This polemical and inspired work makes an important contribution to a number of academic fields, notably literature and law, Romanticism, and the philosophical study of aesthetics, justice, and the idea of beauty. Particularly in the early sections of the book, Canuel assumes a feisty and provocative posture, challenging work in literary and cultural studies by theorists such as Michael Sandel, Lynn Hunt, Martha Nussbaum, Iris Marion Young, and Judith Halberstam, and also dissecting more recent writings by Peter de Bolla, Denis Donoghue, Umberto Eco, Elaine Scarry and Wendy Steiner. Seeking a "reparative perspective on justice," Canuel questions what kind of work aesthetics does when it is perceived as "a politically relevant experience"; by contrast, Canuel suggests that aesthetics works only "because it conveys a sense that disagreement and dissent can be committed to, and bound by, a larger organization of relations" (6). At the heart of the argument, then, "is not the role of aesthetics in political theory or political criticism but the tendency to view the political work of aesthetics solely in terms of picturing modes of being for the sake of replication" (6-7). In constructing his argument this way, Canuel enhances our understanding of the (frightening) tendency to favor homogeneity and predictability so that the corporate comes to be favored over the local, the replicated over the original, and the pre-ordained over the creative. And in the realms explored by this book, "the political aesthetic logic of beauty does not facilitate literary and political theorizing; it controls and limits it" (7).

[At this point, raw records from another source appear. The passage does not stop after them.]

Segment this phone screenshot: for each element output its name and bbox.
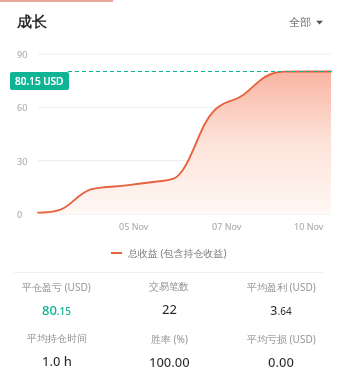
staticText: 成长 [17, 13, 47, 32]
staticText: 平仓盈亏 (USD) [22, 280, 91, 294]
button[interactable]: 80.15 USD [10, 72, 69, 90]
staticText: 80.15 [42, 301, 72, 319]
button[interactable]: 平仓盈亏 (USD) [0, 273, 113, 325]
staticText: 平均盈利 (USD) [247, 280, 316, 294]
staticText: 60 [17, 101, 28, 113]
staticText: 0.00 [268, 353, 294, 371]
staticText: 3.64 [270, 301, 292, 319]
button[interactable]: 平均盈利 (USD) [225, 273, 337, 325]
staticText: 90 [17, 48, 28, 60]
staticText: 0 [17, 208, 23, 220]
button[interactable]: 交易笔数 [113, 273, 225, 325]
staticText: 全部 [289, 15, 311, 29]
staticText: 平均亏损 (USD) [247, 332, 316, 346]
staticText: 22 [162, 300, 177, 318]
staticText: 100.00 [149, 353, 190, 371]
staticText: 07 Nov [212, 220, 242, 232]
button[interactable]: 平均持仓时间 [0, 325, 113, 377]
staticText: 05 Nov [119, 220, 149, 232]
button[interactable]: 全部 [279, 9, 337, 35]
staticText: 总收益 (包含持仓收益) [128, 246, 227, 260]
staticText: 交易笔数 [149, 280, 189, 293]
staticText: 30 [17, 155, 28, 167]
staticText: 平均持仓时间 [27, 332, 87, 345]
staticText: 80.15 USD [15, 74, 64, 88]
button[interactable]: 胜率 (%) [113, 325, 225, 377]
staticText: 胜率 (%) [151, 332, 188, 346]
staticText: 10 Nov [294, 220, 324, 232]
staticText: 1.0 h [42, 352, 72, 370]
button[interactable]: 平均亏损 (USD) [225, 325, 337, 377]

My favorite parts of this short book are those that explain how a normative conception of beauty dating back to the eighteenth century can still be used to evaluate existing cultural or social paradigms, or as a means to discover better ones. These "normative" conceptions imply that "states of body and mind are attached not only to prescriptions but also to an implied social value of those states" (7). Passionately invoking as a corrective the disruptive and potentially revolutionary idea of the sublime, Canuel offers valuable readings of literary works, especially from the Romantic tradition, and of course from the writings of Edmund Burke and Immanuel Kant.

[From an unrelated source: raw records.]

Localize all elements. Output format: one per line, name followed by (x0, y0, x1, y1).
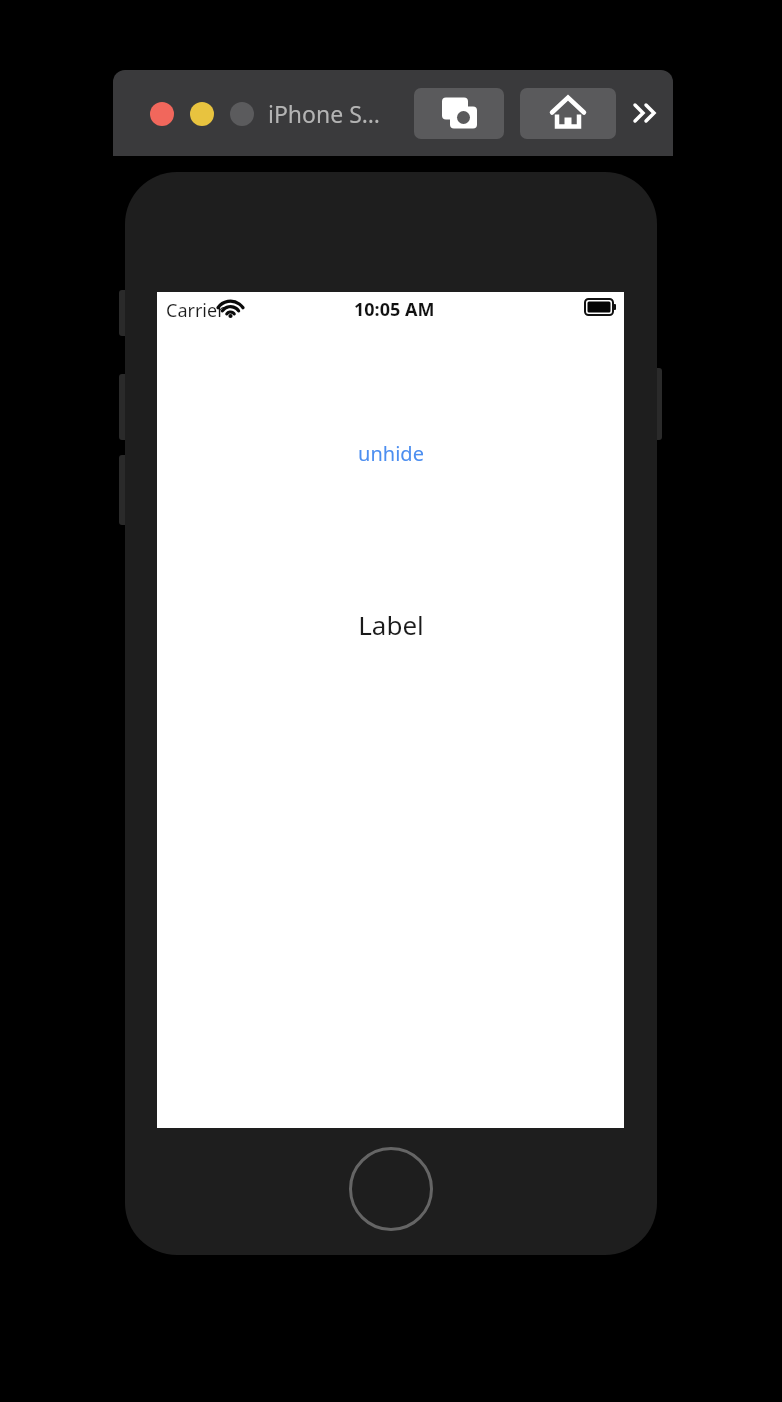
button[interactable]: Window control (190, 102, 214, 126)
button[interactable]: unhide (157, 434, 624, 472)
staticText: Carrier (166, 298, 225, 323)
button[interactable]: More (631, 96, 667, 130)
staticText: iPhone S… (268, 98, 380, 129)
button[interactable]: Window control (150, 102, 174, 126)
staticText: 10:05 AM (354, 297, 435, 322)
button[interactable]: Home (520, 88, 616, 139)
staticText: unhide (358, 440, 424, 467)
staticText: Label (358, 607, 424, 642)
button[interactable]: Window control (230, 102, 254, 126)
button[interactable]: Screenshot (414, 88, 504, 139)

According to Canuel, saluting beauty for its symmetry and its pleasurable effects upon us is like seeking out "replicable and imitable models for human thought and action," even when the models come from "outsider" realms such as Queer or cosmopolitan theory. Refreshingly challenging this replicative approach to beauty, which may at first seem politically viable and even politically correct, Canuel finds it retrograde and homogenizing, particularly when measured against the creative and renewing forces of the sublime, which overturns expectations and creates new creative spaces.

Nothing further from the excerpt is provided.